The SUS results were also very encouraging, indicating that the system exhibited good usability. Developing a usable, immersive VR system for older people at risk of cognitive decline requires careful consideration, and our design followed the latest recommendations [75] for developing similar VR platforms. We involved an interdisciplinary group of experts from the early stages of development and tried to meet basic psychological needs [76] by promoting user autonomy by providing choices. We also addressed their need to feel competent by providing encouragement, feedback, and an easy-to-use system that contributed to enjoyment and satisfaction.

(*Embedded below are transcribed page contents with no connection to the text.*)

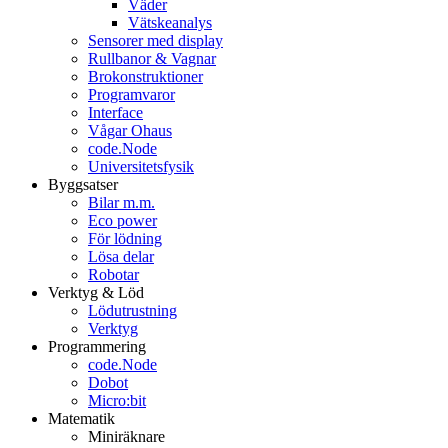
Väder
Vätskeanalys
Sensorer med display
Rullbanor & Vagnar
Brokonstruktioner
Programvaror
Interface
Vågar Ohaus
code.Node
Universitetsfysik
Byggsatser
Bilar m.m.
Eco power
För lödning
Lösa delar
Robotar
Verktyg & Löd
Lödutrustning
Verktyg
Programmering
code.Node
Dobot
Micro:bit
Matematik
Miniräknare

As almost half of our older participants were relatively unfamiliar with novel technology use, we provided a short initial training element to familiarize them with VR. However, the end users’ comments suggest a need to provide more detailed instructions on using the system; in particular, some additional time might be needed for them to become familiar with the controller.

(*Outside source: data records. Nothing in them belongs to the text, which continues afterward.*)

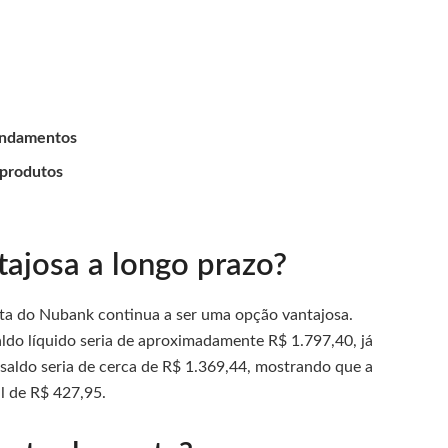
gendamentos
 produtos
ajosa a longo prazo?
nta do Nubank continua a ser uma opção vantajosa.
ldo líquido seria de aproximadamente R$ 1.797,40, já
aldo seria de cerca de R$ 1.369,44, mostrando que a
l de R$ 427,95.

Simulator sickness, which can be attributed to postural instability or sensory conflict, is often a concern when older people use immersive VR [77]. However, most participants from both groups (93%) tolerated the VRADA training system very well, with no adverse effects (eg, nausea, dizziness, and anxiety) among the patients with MCI, who perceived it as an enjoyable experience. Finally, the correlation results show that personal innovativeness was unrelated to any of the other variables, indicating that the system may be attractive and interesting even for less innovation–seeking users, at least within this sample.

Strengths and Limitations

The VRADA training system is among the first to attempt to transfer standard care, nonpharmacological, cognitive, and physical training as a simultaneous dual task MCI treatment scheme to a virtual environment. According to the literature [78], direct and indirect interventions targeting cognitive-motor interference have shown promise as a means of improving MCI in individuals with neurodegenerative diseases. Although similar previous studies have reported encouraging results [37,38], the dual task training program was sequential rather than simultaneous. Moreover, VR technology training environments such as VRADA provide flexibility in clinical settings because they can be tailored to individual needs and facilitate training in settings that are either impossible or unsafe in the real world. VRADA may also help to increase older people’s autonomy and has the potential to reduce the workload of health care professionals dealing with patients with MCI. Finally, VRADA can be combined with other techniques, such as functional magnetic resonance imaging, to track brain functionality in the VR environment. This can provide further valuable insights into the effects of VR [79].

Despite these positive results regarding acceptability, usability, and tolerability, this study has some limitations. As the VRADA training system was only tested in a single session, we cannot conclude that this training would remain interesting and enjoyable after repeated longer sessions, and future studies should explore this issue. It is also important to emphasize that this study was designed to test the feasibility of the VRADA training system but not its efficacy. We intend to test efficacy in the near future in an RCT that will examine whether regular training using the VRADA system results in improved physical, cognitive, and quality of life outcomes.

Conclusions

This study addressed the design of a user-friendly, acceptable, and tolerable immersive VR system for dual task physical and cognitive skills training. Both students and older people with MCI symptoms reported high levels of acceptability, usability, and tolerability when using the VRADA training system, confirming its potential (subject to RCT efficacy validation) as a tool to promote physical and cognitive health among patients with MCI.